Quand on est élu local dans les Hauts-de-France, mieux vaut ne pas trop montrer d’intérêt pour l’implantation d’éoliennes, à moins de vouloir s’attirer les foudres du patron, Xavier Bertrand. Devant une assemblée de représentants du monde de la chasse, d’élus locaux et de parlementaires réunis pour l’inauguration d’un radar ornithologique à Etaples, le 12 avril, le président du conseil régional s’est une nouvelle fois élevé contre l’énergie éolienne : «Je ne suis pas contre pour le plaisir, exprime-t-il, mais je considère qu’il y a d’autres sources d’énergies renouvelables plus efficaces, avec moins de nuisances pour l’environnement».
Les charges de Xavier Bertrand contre l’énergie éolienne sont nombreuses. Pour lui, l’avenir est à la méthanisation et au photovoltaïque.

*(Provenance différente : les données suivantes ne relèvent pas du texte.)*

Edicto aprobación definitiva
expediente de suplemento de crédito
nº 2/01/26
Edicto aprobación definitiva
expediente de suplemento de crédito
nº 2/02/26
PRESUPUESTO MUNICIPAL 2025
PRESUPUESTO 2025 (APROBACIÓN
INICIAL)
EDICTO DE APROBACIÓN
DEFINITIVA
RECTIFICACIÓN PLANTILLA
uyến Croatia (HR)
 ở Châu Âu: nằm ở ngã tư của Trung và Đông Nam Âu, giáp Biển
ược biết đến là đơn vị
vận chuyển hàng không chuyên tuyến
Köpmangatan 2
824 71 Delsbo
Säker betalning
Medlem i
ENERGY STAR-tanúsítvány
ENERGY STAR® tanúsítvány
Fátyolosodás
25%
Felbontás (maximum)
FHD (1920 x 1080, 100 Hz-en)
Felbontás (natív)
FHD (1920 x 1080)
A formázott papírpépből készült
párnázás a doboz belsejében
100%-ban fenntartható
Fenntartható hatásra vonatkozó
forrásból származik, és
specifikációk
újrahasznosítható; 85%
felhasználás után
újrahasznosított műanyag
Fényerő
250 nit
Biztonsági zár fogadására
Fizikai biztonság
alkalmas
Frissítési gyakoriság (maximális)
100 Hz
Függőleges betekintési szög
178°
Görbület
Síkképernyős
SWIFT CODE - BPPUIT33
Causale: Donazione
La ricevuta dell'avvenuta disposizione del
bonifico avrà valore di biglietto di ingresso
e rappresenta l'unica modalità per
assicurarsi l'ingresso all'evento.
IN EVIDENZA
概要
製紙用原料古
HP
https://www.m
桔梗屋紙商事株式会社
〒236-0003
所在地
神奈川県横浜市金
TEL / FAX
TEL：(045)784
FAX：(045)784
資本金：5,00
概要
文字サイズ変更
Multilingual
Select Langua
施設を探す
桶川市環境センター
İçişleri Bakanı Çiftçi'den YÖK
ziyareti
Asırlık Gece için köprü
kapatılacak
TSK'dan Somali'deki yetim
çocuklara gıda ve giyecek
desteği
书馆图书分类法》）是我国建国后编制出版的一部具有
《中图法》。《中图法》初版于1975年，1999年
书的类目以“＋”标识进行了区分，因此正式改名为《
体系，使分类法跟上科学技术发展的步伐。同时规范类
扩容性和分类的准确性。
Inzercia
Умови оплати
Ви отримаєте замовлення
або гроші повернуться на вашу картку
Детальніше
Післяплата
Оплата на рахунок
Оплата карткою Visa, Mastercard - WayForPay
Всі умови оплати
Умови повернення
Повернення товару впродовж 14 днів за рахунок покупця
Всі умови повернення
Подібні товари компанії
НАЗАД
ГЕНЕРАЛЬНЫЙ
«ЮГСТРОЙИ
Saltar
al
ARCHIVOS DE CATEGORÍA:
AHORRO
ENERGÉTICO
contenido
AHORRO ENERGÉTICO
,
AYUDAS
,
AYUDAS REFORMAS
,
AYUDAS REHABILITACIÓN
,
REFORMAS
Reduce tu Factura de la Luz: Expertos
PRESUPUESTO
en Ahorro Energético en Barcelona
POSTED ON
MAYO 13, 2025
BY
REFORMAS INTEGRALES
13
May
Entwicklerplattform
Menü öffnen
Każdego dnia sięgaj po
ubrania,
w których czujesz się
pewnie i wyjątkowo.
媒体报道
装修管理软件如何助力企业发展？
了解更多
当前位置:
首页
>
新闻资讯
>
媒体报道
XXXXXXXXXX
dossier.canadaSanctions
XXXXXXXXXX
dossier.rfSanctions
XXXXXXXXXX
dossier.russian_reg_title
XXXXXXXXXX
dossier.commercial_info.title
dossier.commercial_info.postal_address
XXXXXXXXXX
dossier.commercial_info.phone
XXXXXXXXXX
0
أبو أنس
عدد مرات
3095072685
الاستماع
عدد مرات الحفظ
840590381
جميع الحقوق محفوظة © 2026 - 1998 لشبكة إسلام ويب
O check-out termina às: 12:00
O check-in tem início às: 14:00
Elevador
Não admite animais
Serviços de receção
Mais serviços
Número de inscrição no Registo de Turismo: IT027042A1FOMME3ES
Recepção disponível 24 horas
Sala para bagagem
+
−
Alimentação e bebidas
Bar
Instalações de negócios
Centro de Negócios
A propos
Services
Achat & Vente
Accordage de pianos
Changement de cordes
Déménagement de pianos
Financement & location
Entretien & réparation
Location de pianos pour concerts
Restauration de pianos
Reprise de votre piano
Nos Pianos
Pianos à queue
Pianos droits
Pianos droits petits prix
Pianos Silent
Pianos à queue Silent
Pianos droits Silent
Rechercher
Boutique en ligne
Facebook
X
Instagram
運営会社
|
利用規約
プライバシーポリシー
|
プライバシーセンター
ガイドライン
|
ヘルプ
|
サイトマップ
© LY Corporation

L’histoire ne dit pas si le radar ornithologique installé permettra de conforter les craintes des chasseurs et de certains naturalistes sur le rôle des éoliennes géantes dans la modification des couloirs de migration des oiseaux, mais beaucoup le pensaient. Xavier Bertrand pointe du doigt les promoteurs de l’énergie éolienne «qui promettent monts et merveilles», mais égratigne aussi au passage l’Etat et son représentant dans la région. Affirmant que la région est «la mieux pourvue en éoliennes» de France, son président envisage de lancer très prochainement une évaluation des ces installations, au travers d’un observatoire. «Nous avons le devoir de regarder vers d’autres sources d’énergies renouvelables, dont la méthanisation agricole», a par ailleurs défendu Xavier Bertrand. Puis il cite le développement de l’énergie photovoltaïque : «Cela a du sens si elle n’engendre pas de déboisement et si l’on n’accapare pas de terres agricoles pour les artificialiser.»

En mer, non également
La charge du président Bertrand contre les éoliennes terrestres intervenait au lendemain d’une nouvelle vague de départs au sein du Parc naturel marin (PNM) des estuaires picards et de la mer d’Opale. Après les membres de l’exécutif, le 20 février, les représentants des pêcheurs ont présenté leur démission le 11 avril pour contester l’avis favorable de l’Agence française de la biodiversité sur l’implantation d’un parc éolien off-shore de
62 machines au large de Dieppe et du Tréport. Le PNL des estuaires picards et de la mer d’Opale s’y étaient opposés en émettant un avis défavorable en octobre 2017. Pour les comités des pêches normands et des Hauts-de-France, ainsi que pour les pêcheurs à pied de la Côte d’Opale, le dossier éolien vient s’ajouter à un autre dossier qui n’en finit pas de les contrarier : la présence des phoques.